⟨
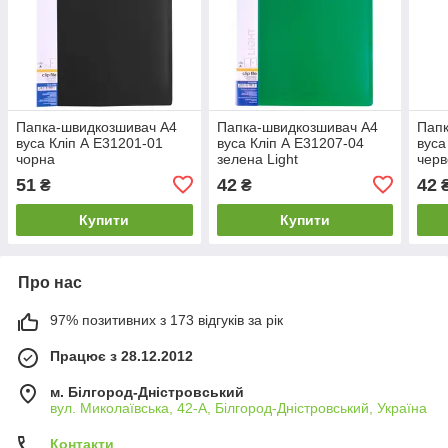
Папка-швидкозшивач А4
Папка-швидкозшивач А4
Папк
вуса Кліп А Е31201-01
вуса Кліп А Е31207-04
вуса
чорна
зелена Light
черв
51
42
42
₴
₴
Купити
Купити
Про нас
97% позитивних з 173 відгуків за рік
Працює з 28.12.2012
м. Білгород-Дністровський
вул. Миколаївська, 42-А, Білгород-Дністровський, Україна
Контакти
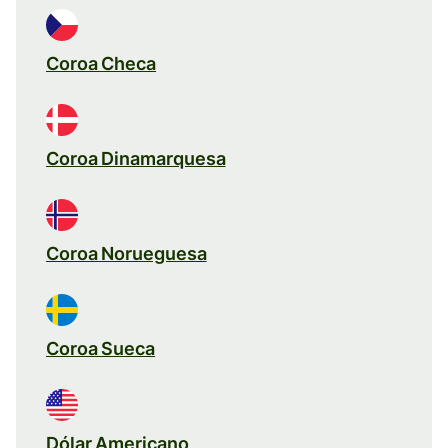
Coroa Checa
Coroa Dinamarquesa
Coroa Norueguesa
Coroa Sueca
Dólar Americano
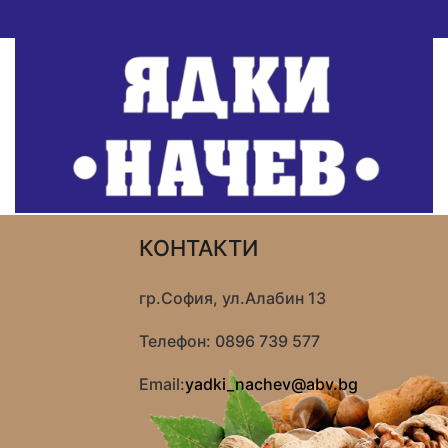
КОНТАКТИ
гр.София, ул.Алабин 13
Телефон: 0896 739 577
Email:
yadki_nachev@abv.bg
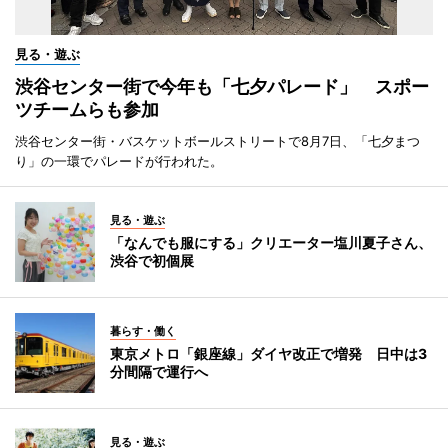
見る・遊ぶ
渋谷センター街で今年も「七夕パレード」 スポー
ツチームらも参加
渋谷センター街・バスケットボールストリートで8月7日、「七夕まつ
り」の一環でパレードが行われた。
見る・遊ぶ
「なんでも服にする」クリエーター塩川夏子さん、
渋谷で初個展
暮らす・働く
東京メトロ「銀座線」ダイヤ改正で増発 日中は3
分間隔で運行へ
見る・遊ぶ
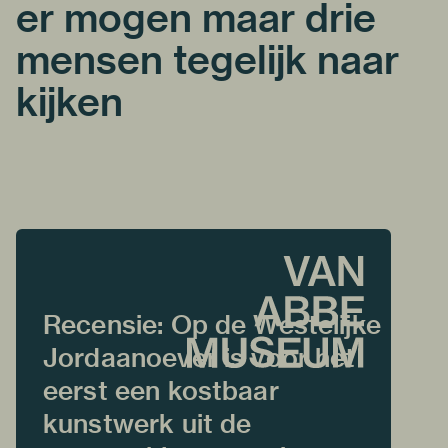
er mogen maar drie
mensen tegelijk naar
kijken
Recensie: Op de Westelijke
Jordaanoever is voor het
eerst een kostbaar
kunstwerk uit de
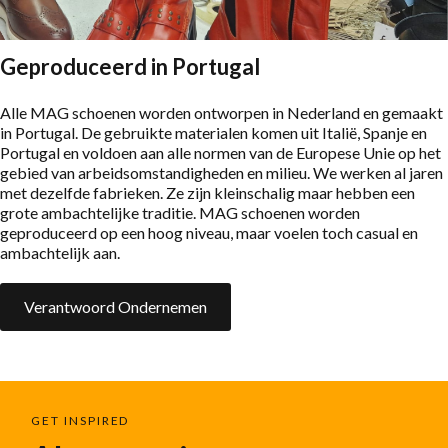
Geproduceerd in Portugal
Alle MAG schoenen worden ontworpen in Nederland en gemaakt
in Portugal. De gebruikte materialen komen uit Italië, Spanje en
Portugal en voldoen aan alle normen van de Europese Unie op het
gebied van arbeidsomstandigheden en milieu. We werken al jaren
met dezelfde fabrieken. Ze zijn kleinschalig maar hebben een
grote ambachtelijke traditie. MAG schoenen worden
geproduceerd op een hoog niveau, maar voelen toch casual en
ambachtelijk aan.
Verantwoord Ondernemen
GET INSPIRED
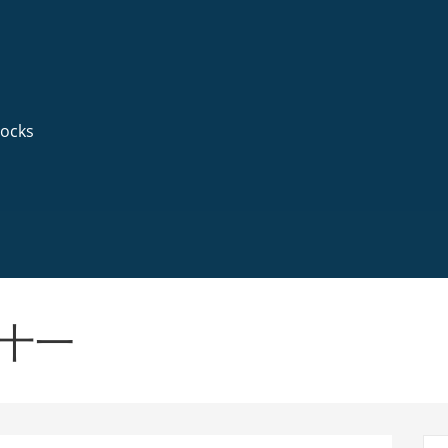
ocks
双十一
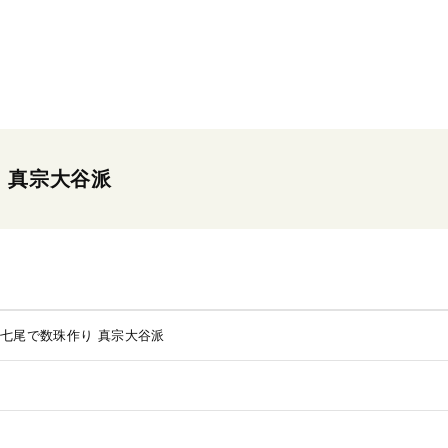
 真宗大谷派
 七尾で数珠作り 真宗大谷派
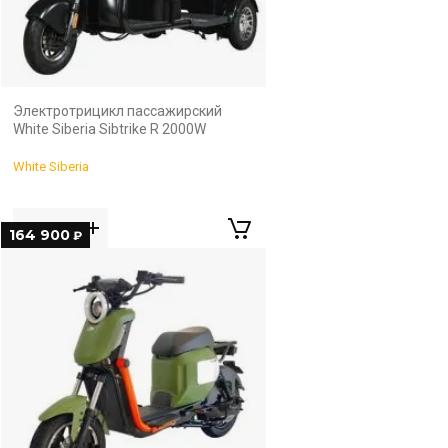
Электротрицикл пассажирский
White Siberia Sibtrike R 2000W
White Siberia
164 900
₽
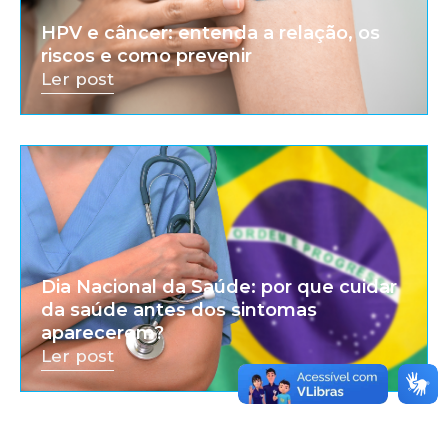
HPV e câncer: entenda a relação, os
riscos e como prevenir
Ler post
Dia Nacional da Saúde: por que cuidar
da saúde antes dos sintomas
aparecerem?
Ler post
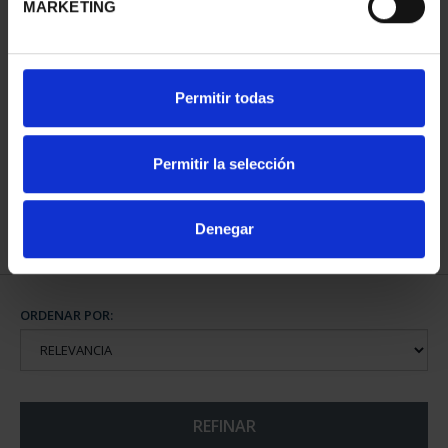
MARKETING
XIII SERIE
Permitir todas
IBEROAMERICANA -
MONEDA ESPA...
73,00 €
Permitir la selección
Denegar
ORDENAR POR:
REFINAR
⟩
◆ WORK TO BE COMPLETED:
Please set down the whole listing above exactly and skip every picture.

◆ TASK ANSWER:
Папка-швидкозшивач А4
Папка-швидкозшивач А4
Папк
вуса Кліп А Е31201-01
вуса Кліп А Е31207-04
вуса
чорна
зелена Light
черв
51
42
42
₴
₴
Купити
Купити
Про нас
97% позитивних з 173 відгуків за рік
Працює з 28.12.2012
м. Білгород-Дністровський
вул. Миколаївська, 42-А, Білгород-Дністровський, Україна
Контакти
Coroa Checa
Coroa Dinamarquesa
Coroa Norueguesa
Coroa Sueca
Dólar Americano
КОНТАКТИ
гр.София, ул.Алабин 13
Телефон: 0896 739 577
Email:
yadki_nachev@abv.bg
見る・遊ぶ
渋谷センター街で今年も「七夕パレード」 スポー
ツチームらも参加
渋谷センター街・バスケットボールストリートで8月7日、「七夕まつ
り」の一環でパレードが行われた。
見る・遊ぶ
「なんでも服にする」クリエーター塩川夏子さん、
渋谷で初個展
暮らす・働く
東京メトロ「銀座線」ダイヤ改正で増発 日中は3
分間隔で運行へ
見る・遊ぶ
er mogen maar drie
mensen tegelijk naar
kijken
Recensie: Op de Westelijke
Jordaanoever is voor het
eerst een kostbaar
kunstwerk uit de
Geproduceerd in Portugal
Alle MAG schoenen worden ontworpen in Nederland en gemaakt
in Portugal. De gebruikte materialen komen uit Italië, Spanje en
Portugal en voldoen aan alle normen van de Europese Unie op het
gebied van arbeidsomstandigheden en milieu. We werken al jaren
met dezelfde fabrieken. Ze zijn kleinschalig maar hebben een
grote ambachtelijke traditie. MAG schoenen worden
geproduceerd op een hoog niveau, maar voelen toch casual en
ambachtelijk aan.
Verantwoord Ondernemen
GET INSPIRED
ocks
双十一
 真宗大谷派
 七尾で数珠作り 真宗大谷派
Электротрицикл пассажирский
White Siberia Sibtrike R 2000W
White Siberia
164 900
₽
HPV e câncer: entenda a relação, os
riscos e como prevenir
Ler post
Dia Nacional da Saúde: por que cuidar
da saúde antes dos sintomas
aparecerem?
Ler post
MARKETING
XIII SERIE
Permitir todas
IBEROAMERICANA -
MONEDA ESPA...
73,00 €
Permitir la selección
Denegar
ORDENAR POR:
REFINAR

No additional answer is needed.